幼なじみが愛をささやくようになるまで〜横取りなんてさせてたまるか〜
「ひまり。滑ってたのか? 会わなかったな」

「うん、私は中級者の方で今日も滑っていたから。陽ちゃんは?」

ゲレンデの方を見ていると隣に座ってきた。

「あと1本滑って終わるってさ。なぁ、これ何?」

楓ちゃんは彼が飲んでいたホットチョコレートのカップを指差した。

「あぁ。さっきぶつかってしまって一緒に歩いて下山してきたの。そのまま一緒に休憩したんだけど、今さっきクリニックに行っちゃったの」

「ひまりは怪我してないのか?」

楓ちゃんは私の手を掴んで向かい合わせになった。
心配性なのは相変わらずだな、とその態度にほっとする。

「うん、相手の人はひとりで転んでいたところに私がぶつかったんだけど転んだだけでどこも痛くない。
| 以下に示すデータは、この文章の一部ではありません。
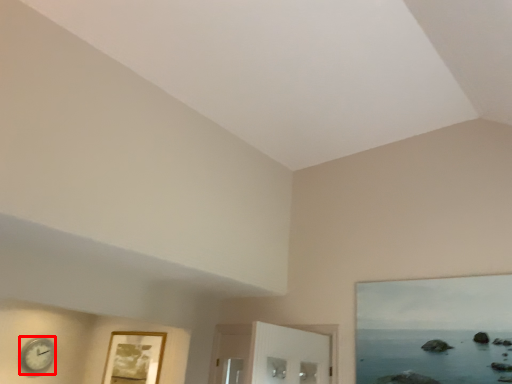 Question: In this image, where is clock (annotated by the red box) located relative to picture frame?

Choices:
 (A) left
 (B) right

Answer: (A) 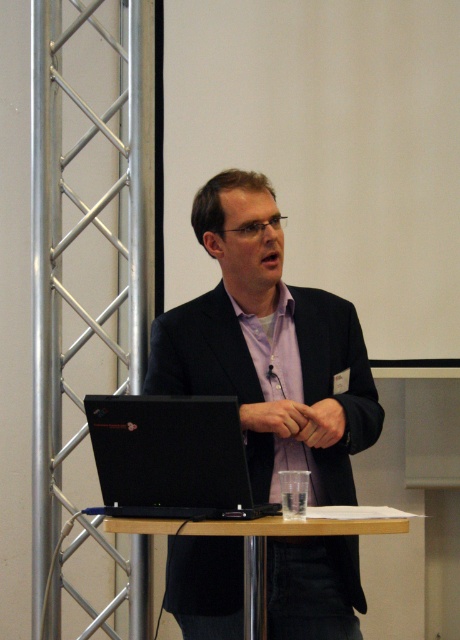 Question: Considering the relative positions of matte black suit at center and purple cotton dress shirt at center in the image provided, where is matte black suit at center located with respect to purple cotton dress shirt at center?

Choices:
 (A) below
 (B) above

Answer: (A)

Question: Estimate the real-world distances between objects in this image. Which object is closer to the black matte laptop at center?

Choices:
 (A) wooden table at center
 (B) purple cotton dress shirt at center

Answer: (A)

Question: Can you confirm if matte black suit at center is bigger than black matte laptop at center?

Choices:
 (A) yes
 (B) no

Answer: (A)

Question: Which point is farther from the camera taking this photo?

Choices:
 (A) (270, 496)
 (B) (165, 492)
 (C) (260, 518)

Answer: (A)

Question: Can you confirm if matte black suit at center is thinner than purple cotton dress shirt at center?

Choices:
 (A) no
 (B) yes

Answer: (A)

Question: Among these points, which one is farthest from the camera?

Choices:
 (A) (222, 442)
 (B) (205, 332)

Answer: (B) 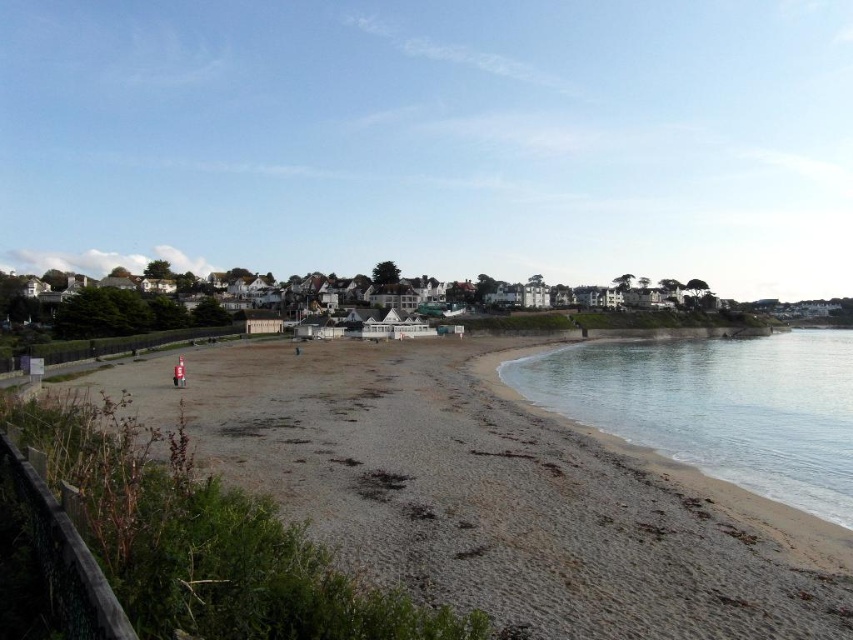 You are standing on the wooden railing on the left side of the frame. You want to walk towards the clear water at beach right. Which direction should you move relative to the gray gravelly sand at lower left?

You should move away from the gray gravelly sand at lower left because the clear water at beach right is located to the right side of the beach, while the gray gravelly sand at lower left is positioned to the left side. Moving towards the right direction will lead you closer to the clear water at beach right.

You are standing on the wooden railing on the left side of the frame and want to walk towards the clear water at beach right. Which direction should you go to avoid the gray gravelly sand at lower left?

でも相手の人は腰を打ったみたい。歩けていたけれどだいぶ痛そうだったの」

「そうか。かわいそうに」

見たこともない人をかわいそうにと心配してあげられる楓ちゃんはやっぱり優しい。
そんな楓ちゃんだから彼女たちにも優しいんだとはわかってる。でもそれだけじゃなくなったら?いつか本当の彼女ができて、結婚する日が来ることはわかっている。それも二人の年齢から考えると近い未来だろう。まともに正面から向き合えるのかわからない。
胸の奥がもやもやとしてしまう。
小さなため息がこぼれたが、悩んでいても仕方のないこと。

そんなことを考えていたら、滑り終わった陽ちゃんがこちらに向かって手を振る姿が見えた。

「あ、滑り終わったみたい。行こうか」

私は立ち上がり2人分のカップを片付ける。
楓ちゃんは私に続いて立ち上がると陽ちゃんの元に進む私の後ろをついてきた。